Search the entries for the word "limits" and pull out each line that has it.

─── Exercise data ───

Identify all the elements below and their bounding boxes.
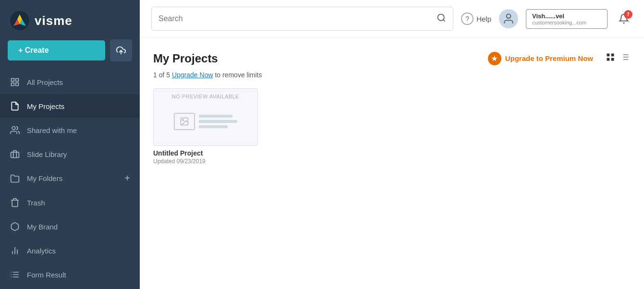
svg-rect-6 — [12, 79, 14, 82]
visme-logo-icon — [10, 11, 30, 31]
logo-text: visme — [35, 13, 73, 28]
top-right-actions: ★ Upgrade to Premium Now — [488, 51, 631, 65]
sidebar-item-trash[interactable]: Trash — [0, 191, 140, 215]
svg-rect-27 — [611, 58, 614, 61]
help-circle-icon: ? — [461, 12, 474, 25]
search-input[interactable] — [158, 14, 437, 23]
sidebar-item-analytics[interactable]: Analytics — [0, 239, 140, 263]
sidebar-item-shared-with-me[interactable]: Shared with me — [0, 118, 140, 142]
user-email: customersooking...com — [532, 20, 601, 25]
svg-rect-25 — [611, 54, 614, 57]
project-name: Untitled Project — [153, 149, 258, 157]
sidebar-item-label: Trash — [27, 199, 130, 207]
help-button[interactable]: ? Help — [461, 12, 491, 25]
briefcase-icon — [10, 149, 20, 159]
sidebar-item-label: Form Result — [27, 271, 130, 279]
image-icon — [179, 117, 190, 126]
create-button[interactable]: + Create — [8, 40, 105, 60]
list-view-button[interactable] — [619, 51, 631, 65]
upgrade-label: Upgrade to Premium Now — [505, 54, 593, 62]
sidebar-item-label: My Brand — [27, 223, 130, 231]
sidebar-item-my-brand[interactable]: My Brand — [0, 215, 140, 239]
notifications-badge: 7 — [624, 10, 632, 19]
limit-bar: 1 of 5 Upgrade Now to remove limits — [153, 71, 631, 79]
thumb-lines — [199, 115, 237, 128]
view-toggle — [605, 51, 631, 65]
upload-button[interactable] — [110, 39, 132, 61]
svg-rect-11 — [11, 152, 19, 158]
thumb-line — [199, 115, 232, 118]
user-info-box[interactable]: Vish......vel customersooking...com — [526, 9, 608, 29]
sidebar-actions: + Create — [0, 39, 140, 70]
svg-rect-26 — [607, 58, 610, 61]
svg-point-21 — [438, 14, 444, 20]
premium-star-icon: ★ — [488, 52, 501, 65]
avatar-icon — [502, 12, 515, 25]
folder-icon — [10, 173, 20, 184]
sidebar-item-label: Analytics — [27, 247, 130, 255]
sidebar-item-label: My Projects — [27, 102, 130, 110]
project-thumbnail: NO PREVIEW AVAILABLE — [153, 88, 258, 146]
main-header: ? Help Vish......vel customersooking...c… — [140, 0, 644, 38]
search-bar[interactable] — [151, 7, 453, 31]
search-button[interactable] — [437, 13, 446, 25]
sidebar-item-form-result[interactable]: Form Result — [0, 263, 140, 287]
main-area: ? Help Vish......vel customersooking...c… — [140, 0, 644, 289]
users-icon — [10, 125, 20, 135]
svg-point-10 — [12, 127, 15, 130]
thumb-line — [199, 125, 228, 128]
sidebar-item-label: Shared with me — [27, 126, 130, 134]
sidebar-item-label: My Folders — [27, 174, 118, 182]
user-name: Vish......vel — [532, 12, 601, 20]
logo-area: visme — [0, 0, 140, 39]
sidebar-item-all-projects[interactable]: All Projects — [0, 70, 140, 94]
sidebar-item-label: All Projects — [27, 78, 130, 86]
grid-icon — [10, 77, 20, 87]
upgrade-now-link[interactable]: Upgrade Now — [172, 71, 213, 79]
project-card[interactable]: NO PREVIEW AVAILABLE — [153, 88, 258, 165]
analytics-icon — [10, 245, 20, 256]
notifications-button[interactable]: 7 — [615, 10, 632, 27]
upload-icon — [116, 46, 126, 55]
grid-view-icon — [606, 52, 615, 62]
thumbnail-placeholder — [174, 113, 237, 130]
svg-rect-7 — [16, 79, 19, 82]
svg-line-22 — [443, 19, 445, 21]
project-date: Updated 09/23/2019 — [153, 158, 258, 165]
page-title: My Projects — [153, 52, 218, 65]
search-icon — [437, 13, 446, 23]
svg-rect-9 — [16, 83, 19, 86]
list-view-icon — [620, 52, 630, 62]
no-preview-text: NO PREVIEW AVAILABLE — [172, 94, 239, 99]
trash-icon — [10, 197, 20, 208]
projects-grid: NO PREVIEW AVAILABLE — [153, 88, 631, 165]
sidebar-item-slide-library[interactable]: Slide Library — [0, 142, 140, 166]
sidebar-item-my-projects[interactable]: My Projects — [0, 94, 140, 118]
list-icon — [10, 269, 20, 280]
box-icon — [10, 221, 20, 232]
sidebar-nav: All Projects My Projects Shared with me … — [0, 70, 140, 289]
thumbnail-image-icon — [174, 113, 195, 130]
upgrade-premium-button[interactable]: ★ Upgrade to Premium Now — [488, 52, 593, 65]
limit-count: 1 of 5 — [153, 71, 170, 79]
svg-rect-8 — [12, 83, 14, 86]
avatar-button[interactable] — [499, 9, 518, 28]
svg-point-23 — [507, 14, 511, 18]
sidebar-item-my-folders[interactable]: My Folders + — [0, 166, 140, 191]
file-icon — [10, 101, 20, 111]
content-area: My Projects ★ Upgrade to Premium Now — [140, 38, 644, 289]
help-label: Help — [476, 15, 491, 23]
svg-rect-24 — [607, 54, 610, 57]
svg-point-35 — [182, 120, 184, 121]
add-folder-icon[interactable]: + — [124, 173, 130, 184]
sidebar-item-label: Slide Library — [27, 150, 130, 158]
sidebar: visme + Create All Projects My Projects — [0, 0, 140, 289]
limit-suffix: to remove limits — [215, 71, 262, 79]
content-top: My Projects ★ Upgrade to Premium Now — [153, 51, 631, 65]
thumb-line — [199, 120, 237, 123]
grid-view-button[interactable] — [605, 51, 616, 65]
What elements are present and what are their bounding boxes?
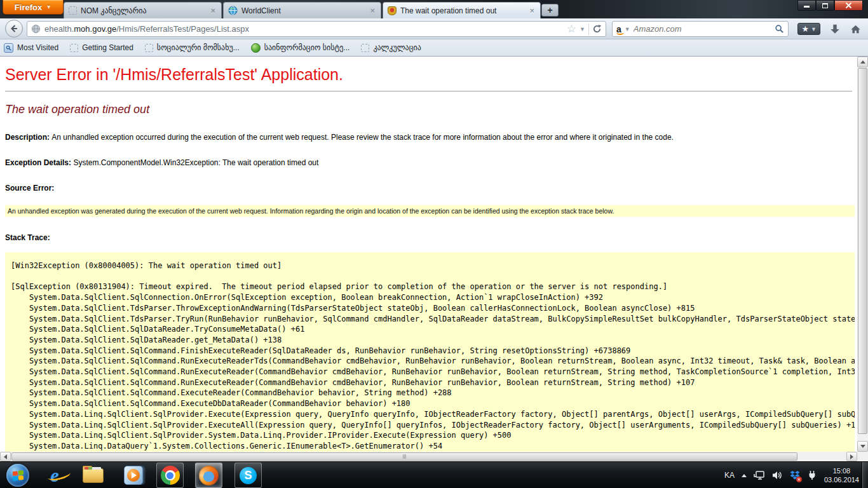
- divider: [588, 24, 589, 35]
- stack-trace-box: [Win32Exception (0x80004005): The wait o…: [5, 252, 855, 452]
- show-hidden-icons-button[interactable]: [742, 474, 747, 477]
- description-text: An unhandled exception occurred during t…: [51, 133, 674, 142]
- thumb-grip: [404, 454, 405, 459]
- minimize-button[interactable]: [797, 0, 816, 11]
- scrollbar-corner: [857, 452, 868, 461]
- source-error-box: An unhandled exception was generated dur…: [5, 205, 855, 217]
- bookmark-label: Most Visited: [17, 43, 58, 52]
- bookmark-getting-started[interactable]: Getting Started: [70, 43, 133, 52]
- description-line: Description: An unhandled exception occu…: [5, 133, 857, 142]
- amazon-search-engine-icon[interactable]: a: [616, 26, 621, 32]
- tab-worldclient[interactable]: WorldClient ×: [223, 2, 381, 18]
- most-visited-icon: [4, 43, 13, 53]
- stack-trace-text: [Win32Exception (0x80004005): The wait o…: [11, 261, 855, 452]
- scroll-left-icon: [4, 454, 7, 459]
- vertical-scrollbar[interactable]: [857, 57, 868, 452]
- home-button[interactable]: [850, 24, 862, 35]
- back-button[interactable]: [5, 20, 23, 37]
- globe-favicon-icon: [228, 6, 238, 15]
- dropbox-error-icon[interactable]: ✕: [790, 470, 800, 480]
- media-player-button[interactable]: [122, 464, 145, 486]
- placeholder-favicon-icon: [361, 44, 369, 52]
- urlbar-actions: ☆ ▼: [567, 22, 602, 36]
- bookmark-label: კალკულაცია: [373, 43, 421, 52]
- error-page-title: Server Error in '/Hmis/ReferralsTest' Ap…: [5, 65, 857, 84]
- search-bar[interactable]: a ▼: [612, 21, 789, 37]
- bookmark-most-visited[interactable]: Most Visited: [4, 43, 58, 53]
- browser-title-bar: Firefox ▼ NOM კანცელარია × WorldClient ×…: [0, 0, 868, 18]
- skype-taskbar-button[interactable]: S: [234, 463, 262, 488]
- start-button[interactable]: [6, 464, 29, 487]
- folder-icon: [83, 468, 104, 483]
- bookmarks-star-icon: ★: [801, 25, 809, 33]
- language-indicator[interactable]: KA: [724, 471, 735, 480]
- downloads-button[interactable]: [829, 24, 841, 35]
- scroll-up-icon: [860, 60, 865, 64]
- media-player-icon: [124, 466, 143, 485]
- chrome-taskbar-button[interactable]: [156, 463, 184, 488]
- minimize-icon: [804, 6, 810, 8]
- chevron-down-icon: ▼: [811, 26, 817, 32]
- new-tab-button[interactable]: +: [541, 4, 559, 17]
- tab-title: WorldClient: [241, 6, 365, 15]
- scroll-left-button[interactable]: [0, 452, 11, 461]
- search-icon[interactable]: [775, 24, 784, 34]
- exception-details-text: System.ComponentModel.Win32Exception: Th…: [73, 158, 318, 167]
- scroll-right-button[interactable]: [846, 452, 857, 461]
- navigation-toolbar: ehealth.moh.gov.ge/Hmis/ReferralsTest/Pa…: [0, 18, 868, 39]
- maximize-button[interactable]: [816, 0, 834, 11]
- url-domain: moh.gov.ge: [74, 24, 116, 34]
- bookmark-star-icon[interactable]: ☆: [567, 22, 576, 36]
- close-icon[interactable]: ×: [209, 6, 217, 15]
- scroll-up-button[interactable]: [857, 57, 868, 67]
- url-text: ehealth.moh.gov.ge/Hmis/ReferralsTest/Pa…: [44, 24, 563, 34]
- close-window-button[interactable]: [834, 0, 863, 11]
- search-input[interactable]: [634, 24, 771, 34]
- windows-taskbar: e S KA: [0, 461, 868, 488]
- url-bar[interactable]: ehealth.moh.gov.ge/Hmis/ReferralsTest/Pa…: [27, 21, 606, 37]
- firefox-icon: [199, 466, 219, 485]
- volume-icon[interactable]: [772, 470, 783, 480]
- exception-details-label: Exception Details:: [5, 158, 73, 167]
- windows-explorer-button[interactable]: [81, 464, 104, 486]
- clock[interactable]: 15:08 03.06.2014: [824, 466, 859, 484]
- tab-nom-kancelaria[interactable]: NOM კანცელარია ×: [64, 2, 222, 18]
- tab-wait-operation-timed-out[interactable]: The wait operation timed out ×: [383, 2, 541, 18]
- divider: [5, 91, 852, 92]
- windows-logo-icon: [13, 470, 24, 480]
- site-globe-icon: [31, 24, 41, 34]
- scroll-down-button[interactable]: [857, 441, 868, 452]
- bookmark-calculation[interactable]: კალკულაცია: [361, 43, 421, 52]
- internet-explorer-button[interactable]: e: [43, 464, 66, 486]
- green-globe-icon: [251, 43, 261, 53]
- horizontal-scroll-thumb[interactable]: [11, 452, 797, 461]
- search-engine-caret-icon[interactable]: ▼: [625, 26, 630, 32]
- close-icon[interactable]: ×: [369, 6, 376, 15]
- power-plug-icon[interactable]: [807, 470, 817, 480]
- chrome-icon: [161, 466, 180, 485]
- vertical-scroll-thumb[interactable]: [858, 68, 867, 434]
- firefox-menu-button[interactable]: Firefox ▼: [3, 0, 64, 15]
- placeholder-favicon-icon: [70, 44, 78, 52]
- chevron-down-icon: ▼: [46, 4, 51, 10]
- dropdown-caret-icon[interactable]: ▼: [580, 26, 585, 32]
- georgia-emblem-favicon-icon: [388, 6, 397, 15]
- show-desktop-button[interactable]: [862, 462, 868, 488]
- reload-icon[interactable]: [592, 24, 602, 34]
- bookmarks-panel-button[interactable]: ★ ▼: [797, 23, 820, 35]
- bookmark-label: Getting Started: [82, 43, 133, 52]
- stack-trace-label: Stack Trace:: [5, 233, 857, 242]
- horizontal-scrollbar[interactable]: [0, 452, 857, 461]
- page-content: Server Error in '/Hmis/ReferralsTest' Ap…: [0, 57, 857, 452]
- skype-icon: S: [240, 467, 257, 484]
- placeholder-favicon-icon: [69, 6, 77, 15]
- error-page-subtitle: The wait operation timed out: [5, 103, 857, 116]
- bookmark-social-services[interactable]: სოციალური მომსახუ...: [145, 43, 240, 52]
- system-tray: KA ✕ 15:0: [724, 462, 859, 488]
- tab-title: The wait operation timed out: [400, 6, 524, 15]
- bookmark-label: სოციალური მომსახუ...: [157, 43, 240, 52]
- bookmark-information-system[interactable]: საინფორმაციო სისტე...: [251, 43, 350, 53]
- firefox-taskbar-button[interactable]: [195, 463, 222, 488]
- network-icon[interactable]: [754, 470, 765, 480]
- close-icon[interactable]: ×: [528, 6, 536, 15]
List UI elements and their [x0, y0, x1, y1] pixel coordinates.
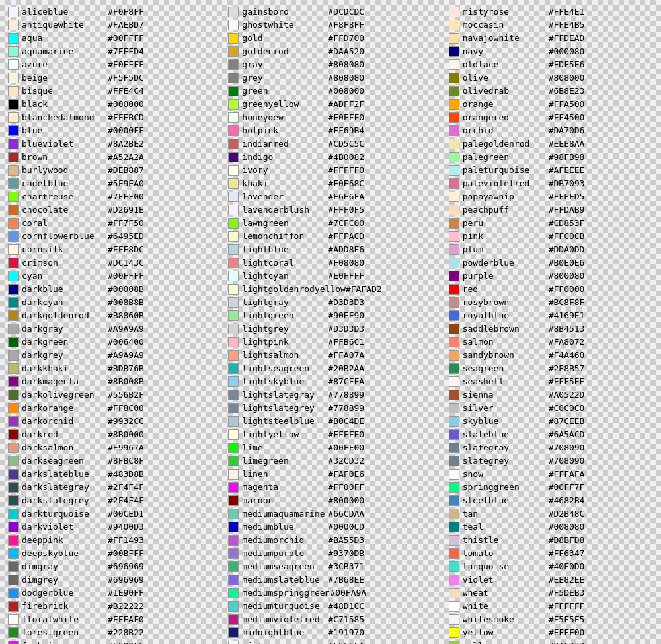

───

**Result of the exercise:**
limit-bar: 1 of 5 Upgrade Now to remove limits — [153, 71, 631, 79]
limit-suffix: to remove limits — [215, 71, 262, 79]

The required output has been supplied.